I. Data Mining in relational databases
A relational database is composed of a series of data tables. Its development is quite mature. It has mature Semantic Models (such as entity-relational models) and mature DBMS (such as Oracle ), mature query languages (such as SQL languages) are available, and a number of visual tools can be used or used for reference. With the popularization and deepening of relational database applications, people are thinking about the problem of using it at a higher level, that is, data mining in relational databases. From a relational database, we can obtain the desired knowledge type or model based on the mining target, such as the Generalized knowledge, associated knowledge, class knowledge, predictive knowledge and special knowledge.
Data Mining in relational databases has accumulated many methods and achievements. In fact, the transaction-type database mentioned above can be seen as a special case of relational databases, and its research results can be exploited through transformation. The current research tends to integrate multiple technologies to solve practical application problems based on the characteristics of relational databases.
(1) multidimensional knowledge mining
The knowledge of traditional transaction database mining is generally single-dimension (single-dimension. For example, the knowledge of "people who buy computers also buy printers" depicts the association between products that take the "purchase" behavior as the focal point (dimension. However, this knowledge may not be enough in relational databases. For example, people may want to know "what kind of computers are more likely to buy printers ?", Therefore, knowledge like "high-income people buy printers when buying computers" is more necessary. Since relational databases can store basic customer information including income and customer purchase records, such knowledge can be obtained. This knowledge is multidimensional because it has two focal points: Purchase and income. In addition, the multi-dimensional concept may naturally be associated with multi-dimensional databases. Indeed, multidimensional databases in data warehouse, oalkaline, and other research can become a more ideal carrier for Multidimensional Data Mining.
(2) Multi-Table mining and quantitative data mining
We believe that this is two important issues that a relational database is different from the traditional transaction database mining. Logically, relational databases are a collection of tables. Therefore, in relational database mining, in addition to the Association of attributes in the table, the association of attributes between tables must also be considered. Traditional technologies and algorithms used in transaction database mining are generally based on a single table. Therefore, the multi-Table mining technology must be considered in relational database mining. In addition, relational databases may have the quantity attribute (such as salary ).
(3) multi-layer knowledge mining
Data and its association can always be understood at multiple different conceptual layers. Contact the multi-level generalized knowledge mining problem described above. Under certain background knowledge, a relational database can mine relevant knowledge at multiple conceptual levels. In 1995, srikant and Agrawal established the idea of studying multi-layer knowledge mining based on the generalized knowledge mining framework, and put forward concepts such as R-degree of interest. Another representative task is Han's research on the multi-layer knowledge mining of large databases.
(4) Knowledge evaluation Problems
In 1996, Chen and Han discovered problems in mining strong association rules based on Agrawal's rule discovery theory. The example they gave at the time was that in a shopping basket database, the association rules were found through the Apriori algorithm: Buy (x, 'computer games ') => buy (x, 'videoos ') [Support = 40%, Confidence = 66%]. However, in fact, computer games and video products are negatively correlated, that is, customers who buy one of them actually reduce the possibility of buying another. Therefore, the Knowledge evaluation of the traditional data mining framework is also a problem that must be solved in the practical application of data mining in relational databases. In recent years, there have been many researches on the evaluation and improvement methods of Knowledge mined in relational databases.
(5) Constraints on Data Mining
The data mining system is implemented under the guidance of users, which can improve the efficiency and accuracy of data mining. Its research is a broad topic. In visual and interactive data mining, the use and input of user constraints is the prerequisite for visual and interactive data mining. For relational databases, due to the complexity of their attributes (such as the existence of a large number of attributes), the implication storage of attribute associations, and the concept of multi-table or multi-layer, the issue of constrained data mining becomes more important.

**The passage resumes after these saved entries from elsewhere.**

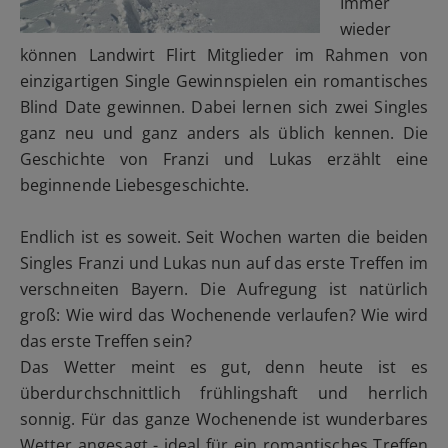
Immer
wieder
können Landwirt Flirt Mitglieder im Rahmen von
einzigartigen Single Gewinnspielen ein romantisches
Blind Date gewinnen. Dabei lernen sich zwei Singles
ganz neu und ganz anders als üblich kennen. Die
Geschichte von Franzi und Lukas erzählt eine
beginnende Liebesgeschichte.
Endlich ist es soweit. Seit Wochen warten die beiden
Singles Franzi und Lukas nun auf das erste Treffen im
verschneiten Bayern. Die Aufregung ist natürlich
groß: Wie wird das Wochenende verlaufen? Wie wird
das erste Treffen sein?
Das Wetter meint es gut, denn heute ist es
überdurchschnittlich frühlingshaft und herrlich
sonnig. Für das ganze Wochenende ist wunderbares
Wetter angesagt - ideal für ein romantisches Treffen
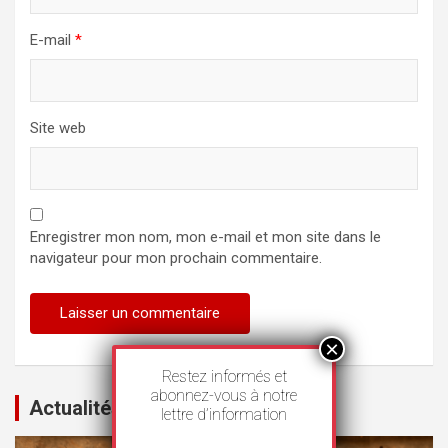
E-mail
*
Site web
Enregistrer mon nom, mon e-mail et mon site dans le
navigateur pour mon prochain commentaire.
Restez informés et
abonnez-vous à notre
Actualités
lettre d’information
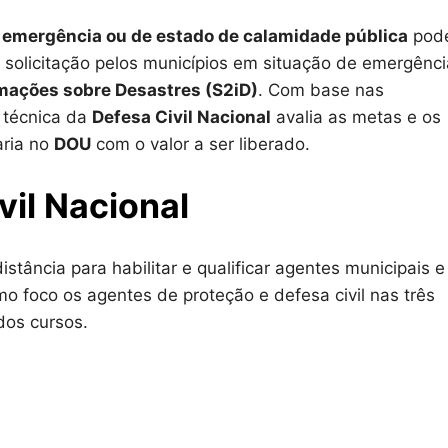
 emergência ou de estado de calamidade pública
pod
A solicitação pelos municípios em situação de emergênci
rmações sobre Desastres (S2iD)
. Com base nas
 técnica da
Defesa Civil Nacional
avalia as metas e os
aria no
DOU
com o valor a ser liberado.
il Nacional
stância para habilitar e qualificar agentes municipais e
o foco os agentes de proteção e defesa civil nas três
dos cursos.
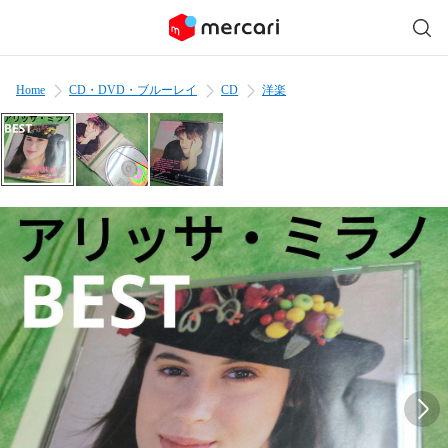
Home
CD・DVD・ブルーレイ
CD
洋楽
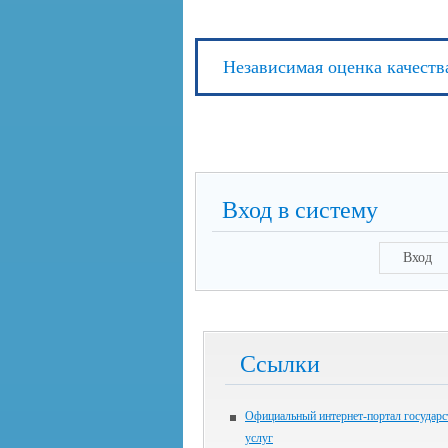
Независимая оценка качеств
Вход в систему
Вход
Ссылки
Официальный интернет-портал государ
услуг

Data Mining in relational databases is a field of high application value and requires further research on many topics. In addition, its research is not isolated. It not only needs to rely on the theoretical architecture that tends to be formed, but also has already interacted and supplemented with other data storage types, such as transaction databases and data warehouses.

2. Data Mining in Data Warehouses
Data in a data warehouse is organized by topic. Stored data can provide information from a historical point of view. In the face of multiple data sources, the cleaned and converted data warehouse can provide an ideal environment for data mining to discover knowledge. If a data warehouse model is supported by a multi-dimensional data model or a multi-dimensional data cube model, the operator based on the multi-dimensional data cube can achieve efficient computing and fast access. Although some of the current data warehouse auxiliary tools can help complete data analysis, it still requires new technologies to discover the knowledge models hidden in the data and to complete high-level work based on knowledge engineering methods. Therefore, it is necessary to study the data mining technology in the data warehouse.
Data mining is not only produced along with the data warehouse, but also has brought about many new issues as the application deepens. If we use data mining as an advanced data analysis tool, it is developed along with the data warehouse technology. With the emergence of Data Warehouse Technology, Online Analytical Processing applications have emerged. Although OLAP is different from data mining in many aspects, it has a large degree of overlap in the application target, that is, they are not satisfied with simple applications that traditional databases only use for online queries, but are pursuing advanced analysis applications based on large datasets. Objectively speaking, data mining focuses more on the Knowledge Representation Model formed after data analysis, while OLAP focuses more on data aggregation using multidimensional and other advanced data models. In a sense, we can regard data mining as an advanced form of OLAP. A closer term may be called OLAM (Online Analytical Mining ). Since data warehouse, OLAP, and data mining technologies are all proposed for advanced data analysis applications, they often put them together for research in the early days. Now, with the deepening of research, they have been focused on both research and application.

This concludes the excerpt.